Records excerpted from a collection:
::::::

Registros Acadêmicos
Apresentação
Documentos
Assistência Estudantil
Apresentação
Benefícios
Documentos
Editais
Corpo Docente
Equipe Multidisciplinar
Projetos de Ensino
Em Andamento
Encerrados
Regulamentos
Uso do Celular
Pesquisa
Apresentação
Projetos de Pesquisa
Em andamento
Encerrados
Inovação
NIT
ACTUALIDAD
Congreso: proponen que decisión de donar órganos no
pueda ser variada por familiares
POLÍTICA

::::::

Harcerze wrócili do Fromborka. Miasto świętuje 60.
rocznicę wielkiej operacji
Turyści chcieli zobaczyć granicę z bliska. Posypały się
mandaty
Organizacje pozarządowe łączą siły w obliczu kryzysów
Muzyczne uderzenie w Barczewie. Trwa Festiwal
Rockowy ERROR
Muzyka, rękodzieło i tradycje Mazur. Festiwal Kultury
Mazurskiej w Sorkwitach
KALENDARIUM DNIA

::::::

* **TASK ITEM**
Search the records for the word "Projetos" and copy out every line that holds it.

* **OUTPUT FOR THIS EXERCISE**
Projetos de Ensino
Projetos de Pesquisa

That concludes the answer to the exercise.